What the task requires: In the records below, find every line with the word "Letterspace" and copy it.

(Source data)
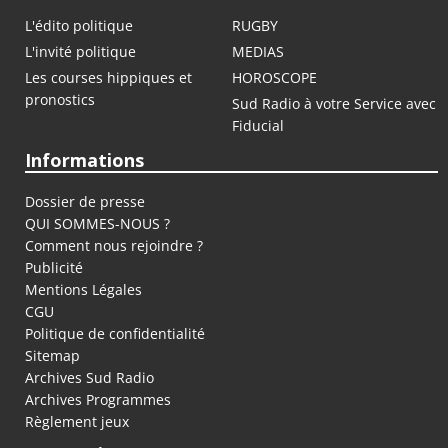
L'édito politique
RUGBY
L'invité politique
MEDIAS
Les courses hippiques et
HOROSCOPE
pronostics
Sud Radio à votre Service avec
Fiducial
Informations
Dossier de presse
QUI SOMMES-NOUS ?
Comment nous rejoindre ?
Publicité
Mentions Légales
CGU
Politique de confidentialité
Sitemap
Archives Sud Radio
Archives Programmes
Règlement jeux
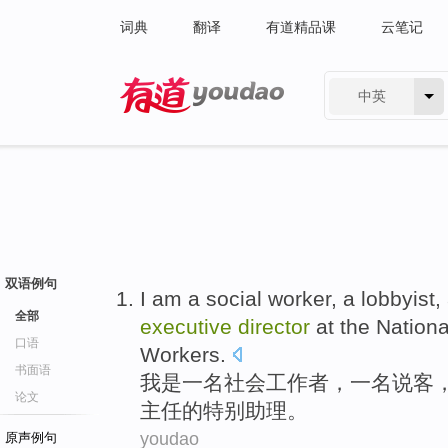
词典
翻译
有道精品课
云笔记
中英
有道 - 网易旗下搜索
双语例句
I
am
a
social
worker
, a
lobbyist
,
全部
executive
director
at
the
Nationa
口语
Workers
.
书面语
我
是
一
名
社会
工作者
，一名
说客
论文
主任
的
特别
助理
。
youdao
原声例句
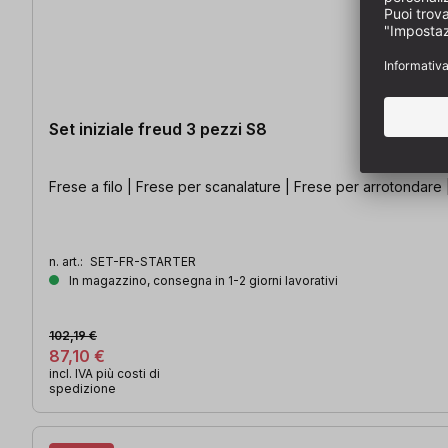
Set iniziale freud 3 pezzi S8
Frese a filo | Frese per scanalature | Frese per arrotondare |
n. art.:
SET-FR-STARTER
In magazzino, consegna in 1-2 giorni lavorativi
102,19 €
87,10 €
incl. IVA più costi di
spedizione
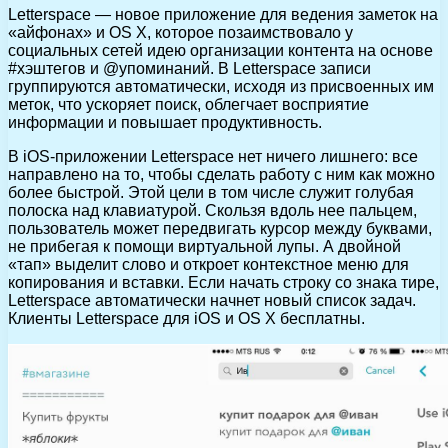
Letterspace — новое приложение для ведения заметок на
«айфонах» и OS X, которое позаимствовало у
социальных сетей идею организации контента на основе
#хэштегов и @упоминаний. В Letterspace записи
группируются автоматически, исходя из присвоенных им
меток, что ускоряет поиск, облегчает восприятие
информации и повышает продуктивность.
В iOS-приложении Letterspace нет ничего лишнего: все
направлено на то, чтобы сделать работу с ним как можно
более быстрой. Этой цели в том числе служит голубая
полоска над клавиатурой. Скользя вдоль нее пальцем,
пользователь может передвигать курсор между буквами,
не прибегая к помощи виртуальной лупы. А двойной
«тап» выделит слово и откроет контекстное меню для
копирования и вставки. Если начать строку со знака тире,
Letterspace автоматически начнет новый список задач.
Клиенты Letterspace для iOS и OS X бесплатны.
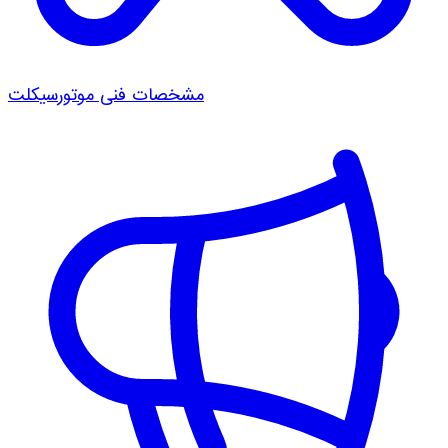
مشخصات فنی موتورسیکلت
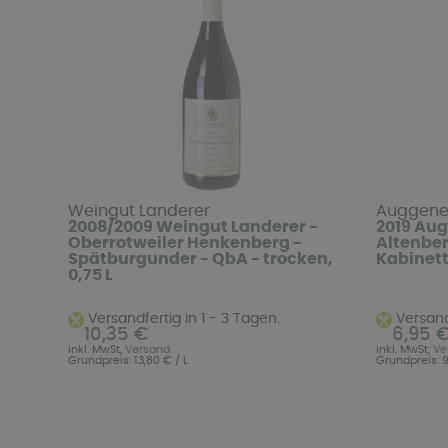
Weingut Landerer
Auggene
2008/2009 Weingut Landerer -
2019 Aug
Oberrotweiler Henkenberg -
Altenberg
Spätburgunder - QbA - trocken,
Kabinett 
0,75 L
Versandfertig in 1 - 3 Tagen.
Versandf
10,35 €
6,95 
inkl. MwSt,
Versand
inkl. MwSt,
Ve
Grundpreis: 13,80 € / L
Grundpreis: 9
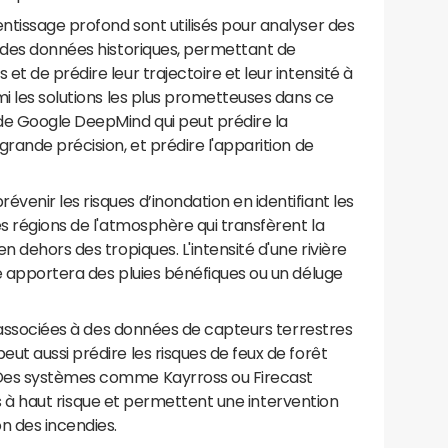
ntissage profond sont utilisés pour analyser des
t des données historiques, permettant de
t de prédire leur trajectoire et leur intensité à
mi les solutions les plus prometteuses dans ce
e Google DeepMind qui peut prédire la
rande précision, et prédire l'apparition de
enir les risques d’inondation en identifiant les
es régions de l'atmosphère qui transfèrent la
n dehors des tropiques. L'intensité d'une rivière
e apportera des pluies bénéfiques ou un déluge
es associées à des données de capteurs terrestres
ut aussi prédire les risques de feux de forêt
 Des systèmes comme Kayrross ou Firecast
ones à haut risque et permettent une intervention
n des incendies.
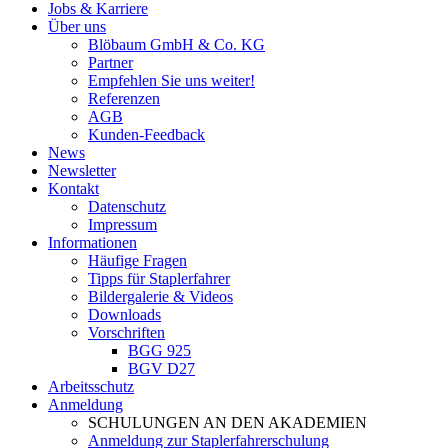
Jobs & Karriere
Über uns
Blöbaum GmbH & Co. KG
Partner
Empfehlen Sie uns weiter!
Referenzen
AGB
Kunden-Feedback
News
Newsletter
Kontakt
Datenschutz
Impressum
Informationen
Häufige Fragen
Tipps für Staplerfahrer
Bildergalerie & Videos
Downloads
Vorschriften
BGG 925
BGV D27
Arbeitsschutz
Anmeldung
SCHULUNGEN AN DEN AKADEMIEN
Anmeldung zur Staplerfahrerschulung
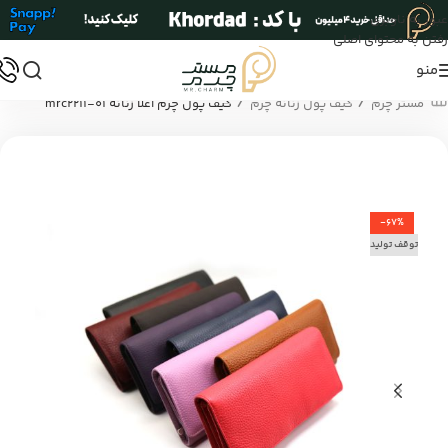
عبور به ناوبری
رفتن به محتوای اصلی
منو
/
/
مستر چرم
کیف پول زنانه چرم
کیف پول چرم اعلا زنانه mrc2211-01
-67%
توقف تولید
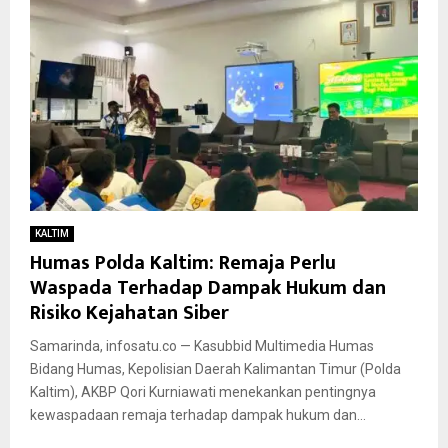
KALTIM
Humas Polda Kaltim: Remaja Perlu
Waspada Terhadap Dampak Hukum dan
Risiko Kejahatan Siber
Samarinda, infosatu.co — Kasubbid Multimedia Humas
Bidang Humas, Kepolisian Daerah Kalimantan Timur (Polda
Kaltim), AKBP Qori Kurniawati menekankan pentingnya
kewaspadaan remaja terhadap dampak hukum dan...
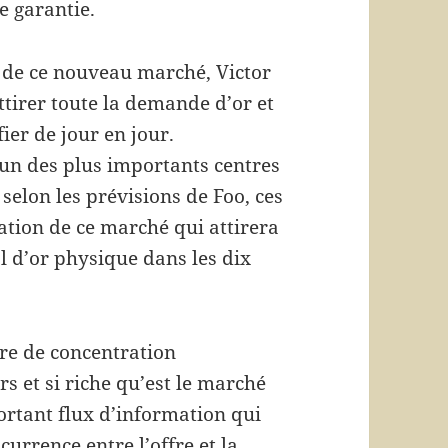
e garantie.
t de ce nouveau marché, Victor
attirer toute la demande d’or et
fier de jour en jour.
t un des plus importants centres
selon les prévisions de Foo, ces
tion de ce marché qui attirera
 d’or physique dans les dix
re de concentration
s et si riche qu’est le marché
rtant flux d’information qui
currence entre l’offre et la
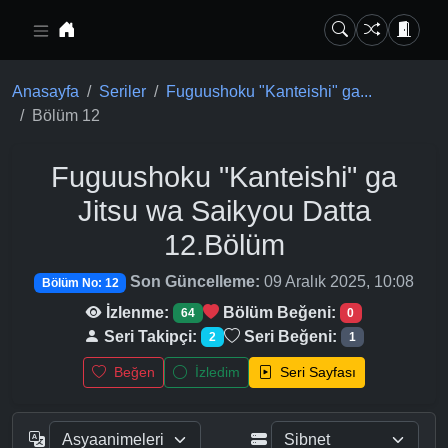
Ana içeriğe geç
Anasayfa
Seriler
Fuguushoku "Kanteishi" ga...
Bölüm 12
Fuguushoku "Kanteishi" ga
Jitsu wa Saikyou Datta
12.Bölüm
Son Güncelleme:
09 Aralık 2025, 10:08
Bölüm No: 12
İzlenme:
Bölüm Beğeni:
64
0
Seri Takipçi:
Seri Beğeni:
2
1
Beğen
İzledim
Seri Sayfası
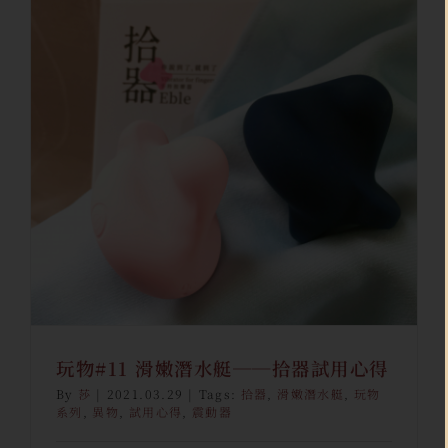
玩物#11 滑嫩潛水艇──拾器試
用心得
玩物
莎
駐站創作
玩物#11 滑嫩潛水艇──拾器試用心得
By
莎
|
2021.03.29
|
Tags:
拾器
,
滑嫩潛水艇
,
玩物
系列
,
異物
,
試用心得
,
震動器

Response:
Letterspace — новое приложение для ведения заметок на
#хэштегов и @упоминаний. В Letterspace записи
В iOS-приложении Letterspace нет ничего лишнего: все
Letterspace автоматически начнет новый список задач.
Клиенты Letterspace для iOS и OS X бесплатны.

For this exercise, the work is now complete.